> **Work item**
What is needed here is every record, retyped without any change.

> **Task inputs**
+---+
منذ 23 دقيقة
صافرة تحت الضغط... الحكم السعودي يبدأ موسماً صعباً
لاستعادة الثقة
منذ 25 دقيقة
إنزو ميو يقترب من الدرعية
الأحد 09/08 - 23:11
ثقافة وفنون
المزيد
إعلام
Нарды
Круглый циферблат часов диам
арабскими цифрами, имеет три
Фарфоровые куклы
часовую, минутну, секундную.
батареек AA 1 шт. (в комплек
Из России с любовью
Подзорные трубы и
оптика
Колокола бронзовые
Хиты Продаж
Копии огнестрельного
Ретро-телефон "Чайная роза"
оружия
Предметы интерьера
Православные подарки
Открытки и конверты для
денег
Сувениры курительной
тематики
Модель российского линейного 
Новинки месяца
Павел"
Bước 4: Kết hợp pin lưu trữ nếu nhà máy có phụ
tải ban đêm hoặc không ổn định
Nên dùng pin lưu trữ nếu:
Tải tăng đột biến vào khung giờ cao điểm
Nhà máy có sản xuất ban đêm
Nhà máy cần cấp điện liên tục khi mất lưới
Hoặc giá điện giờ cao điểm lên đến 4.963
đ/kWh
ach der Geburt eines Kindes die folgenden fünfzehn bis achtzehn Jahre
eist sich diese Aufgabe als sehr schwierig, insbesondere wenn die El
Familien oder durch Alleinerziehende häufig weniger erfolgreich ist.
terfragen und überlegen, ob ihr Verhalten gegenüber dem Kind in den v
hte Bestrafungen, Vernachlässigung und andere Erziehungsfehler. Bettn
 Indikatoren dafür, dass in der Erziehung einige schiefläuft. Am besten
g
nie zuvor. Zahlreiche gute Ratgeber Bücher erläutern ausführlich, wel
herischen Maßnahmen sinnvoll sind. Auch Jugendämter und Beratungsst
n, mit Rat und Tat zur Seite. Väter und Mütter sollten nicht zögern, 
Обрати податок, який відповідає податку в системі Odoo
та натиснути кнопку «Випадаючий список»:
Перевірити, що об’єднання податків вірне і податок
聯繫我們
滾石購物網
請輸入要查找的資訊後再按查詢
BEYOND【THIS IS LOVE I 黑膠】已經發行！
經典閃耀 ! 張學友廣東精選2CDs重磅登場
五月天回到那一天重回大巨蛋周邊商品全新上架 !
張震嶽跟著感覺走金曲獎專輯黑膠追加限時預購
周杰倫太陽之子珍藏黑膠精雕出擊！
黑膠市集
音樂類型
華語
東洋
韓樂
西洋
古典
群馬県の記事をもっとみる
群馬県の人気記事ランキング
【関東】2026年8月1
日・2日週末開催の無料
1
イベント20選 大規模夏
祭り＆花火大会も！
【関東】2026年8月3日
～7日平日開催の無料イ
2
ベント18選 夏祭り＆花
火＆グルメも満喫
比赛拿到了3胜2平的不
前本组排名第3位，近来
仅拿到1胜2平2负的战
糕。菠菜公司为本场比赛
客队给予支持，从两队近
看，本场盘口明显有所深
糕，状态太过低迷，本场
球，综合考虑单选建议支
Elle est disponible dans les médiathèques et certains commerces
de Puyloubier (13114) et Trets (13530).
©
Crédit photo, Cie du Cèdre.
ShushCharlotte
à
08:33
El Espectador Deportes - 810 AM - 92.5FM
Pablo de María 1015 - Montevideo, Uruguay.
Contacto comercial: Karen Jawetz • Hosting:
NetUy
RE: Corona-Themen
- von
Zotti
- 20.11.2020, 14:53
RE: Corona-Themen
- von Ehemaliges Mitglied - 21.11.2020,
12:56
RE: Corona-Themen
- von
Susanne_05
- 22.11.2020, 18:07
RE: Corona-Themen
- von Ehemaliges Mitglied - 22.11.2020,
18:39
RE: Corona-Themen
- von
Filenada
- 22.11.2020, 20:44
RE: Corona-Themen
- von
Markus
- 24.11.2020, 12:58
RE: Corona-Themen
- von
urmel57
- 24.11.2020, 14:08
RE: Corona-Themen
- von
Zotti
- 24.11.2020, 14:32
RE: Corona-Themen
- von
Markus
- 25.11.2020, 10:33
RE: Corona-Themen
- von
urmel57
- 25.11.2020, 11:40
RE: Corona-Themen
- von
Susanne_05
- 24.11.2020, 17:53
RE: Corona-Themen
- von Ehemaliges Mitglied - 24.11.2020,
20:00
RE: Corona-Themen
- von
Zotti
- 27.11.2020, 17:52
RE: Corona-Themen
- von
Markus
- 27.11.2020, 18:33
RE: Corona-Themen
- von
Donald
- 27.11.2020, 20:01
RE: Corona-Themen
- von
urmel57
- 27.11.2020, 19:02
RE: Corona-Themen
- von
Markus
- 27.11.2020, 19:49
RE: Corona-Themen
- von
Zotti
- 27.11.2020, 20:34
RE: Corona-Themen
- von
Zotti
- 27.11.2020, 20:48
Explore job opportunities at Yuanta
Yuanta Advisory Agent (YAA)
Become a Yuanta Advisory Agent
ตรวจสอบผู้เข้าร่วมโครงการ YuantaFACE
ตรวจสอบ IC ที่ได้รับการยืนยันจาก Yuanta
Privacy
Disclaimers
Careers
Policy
+---+
> **Response to the exercise**
منذ 23 دقيقة
صافرة تحت الضغط... الحكم السعودي يبدأ موسماً صعباً
لاستعادة الثقة
منذ 25 دقيقة
إنزو ميو يقترب من الدرعية
الأحد 09/08 - 23:11
ثقافة وفنون
المزيد
إعلام
Нарды
Круглый циферблат часов диам
арабскими цифрами, имеет три
Фарфоровые куклы
часовую, минутну, секундную.
батареек AA 1 шт. (в комплек
Из России с любовью
Подзорные трубы и
оптика
Колокола бронзовые
Хиты Продаж
Копии огнестрельного
Ретро-телефон "Чайная роза"
оружия
Предметы интерьера
Православные подарки
Открытки и конверты для
денег
Сувениры курительной
тематики
Модель российского линейного 
Новинки месяца
Павел"
Bước 4: Kết hợp pin lưu trữ nếu nhà máy có phụ
tải ban đêm hoặc không ổn định
Nên dùng pin lưu trữ nếu:
Tải tăng đột biến vào khung giờ cao điểm
Nhà máy có sản xuất ban đêm
Nhà máy cần cấp điện liên tục khi mất lưới
Hoặc giá điện giờ cao điểm lên đến 4.963
đ/kWh
ach der Geburt eines Kindes die folgenden fünfzehn bis achtzehn Jahre
eist sich diese Aufgabe als sehr schwierig, insbesondere wenn die El
Familien oder durch Alleinerziehende häufig weniger erfolgreich ist.
terfragen und überlegen, ob ihr Verhalten gegenüber dem Kind in den v
hte Bestrafungen, Vernachlässigung und andere Erziehungsfehler. Bettn
 Indikatoren dafür, dass in der Erziehung einige schiefläuft. Am besten
g
nie zuvor. Zahlreiche gute Ratgeber Bücher erläutern ausführlich, wel
herischen Maßnahmen sinnvoll sind. Auch Jugendämter und Beratungsst
n, mit Rat und Tat zur Seite. Väter und Mütter sollten nicht zögern, 
Обрати податок, який відповідає податку в системі Odoo
та натиснути кнопку «Випадаючий список»:
Перевірити, що об’єднання податків вірне і податок
聯繫我們
滾石購物網
請輸入要查找的資訊後再按查詢
BEYOND【THIS IS LOVE I 黑膠】已經發行！
經典閃耀 ! 張學友廣東精選2CDs重磅登場
五月天回到那一天重回大巨蛋周邊商品全新上架 !
張震嶽跟著感覺走金曲獎專輯黑膠追加限時預購
周杰倫太陽之子珍藏黑膠精雕出擊！
黑膠市集
音樂類型
華語
東洋
韓樂
西洋
古典
群馬県の記事をもっとみる
群馬県の人気記事ランキング
【関東】2026年8月1
日・2日週末開催の無料
1
イベント20選 大規模夏
祭り＆花火大会も！
【関東】2026年8月3日
～7日平日開催の無料イ
2
ベント18選 夏祭り＆花
火＆グルメも満喫
比赛拿到了3胜2平的不
前本组排名第3位，近来
仅拿到1胜2平2负的战
糕。菠菜公司为本场比赛
客队给予支持，从两队近
看，本场盘口明显有所深
糕，状态太过低迷，本场
球，综合考虑单选建议支
Elle est disponible dans les médiathèques et certains commerces
de Puyloubier (13114) et Trets (13530).
©
Crédit photo, Cie du Cèdre.
ShushCharlotte
à
08:33
El Espectador Deportes - 810 AM - 92.5FM
Pablo de María 1015 - Montevideo, Uruguay.
Contacto comercial: Karen Jawetz • Hosting:
NetUy
RE: Corona-Themen
- von
Zotti
- 20.11.2020, 14:53
RE: Corona-Themen
- von Ehemaliges Mitglied - 21.11.2020,
12:56
RE: Corona-Themen
- von
Susanne_05
- 22.11.2020, 18:07
RE: Corona-Themen
- von Ehemaliges Mitglied - 22.11.2020,
18:39
RE: Corona-Themen
- von
Filenada
- 22.11.2020, 20:44
RE: Corona-Themen
- von
Markus
- 24.11.2020, 12:58
RE: Corona-Themen
- von
urmel57
- 24.11.2020, 14:08
RE: Corona-Themen
- von
Zotti
- 24.11.2020, 14:32
RE: Corona-Themen
- von
Markus
- 25.11.2020, 10:33
RE: Corona-Themen
- von
urmel57
- 25.11.2020, 11:40
RE: Corona-Themen
- von
Susanne_05
- 24.11.2020, 17:53
RE: Corona-Themen
- von Ehemaliges Mitglied - 24.11.2020,
20:00
RE: Corona-Themen
- von
Zotti
- 27.11.2020, 17:52
RE: Corona-Themen
- von
Markus
- 27.11.2020, 18:33
RE: Corona-Themen
- von
Donald
- 27.11.2020, 20:01
RE: Corona-Themen
- von
urmel57
- 27.11.2020, 19:02
RE: Corona-Themen
- von
Markus
- 27.11.2020, 19:49
RE: Corona-Themen
- von
Zotti
- 27.11.2020, 20:34
RE: Corona-Themen
- von
Zotti
- 27.11.2020, 20:48
Explore job opportunities at Yuanta
Yuanta Advisory Agent (YAA)
Become a Yuanta Advisory Agent
ตรวจสอบผู้เข้าร่วมโครงการ YuantaFACE
ตรวจสอบ IC ที่ได้รับการยืนยันจาก Yuanta
Privacy
Disclaimers
Careers
Policy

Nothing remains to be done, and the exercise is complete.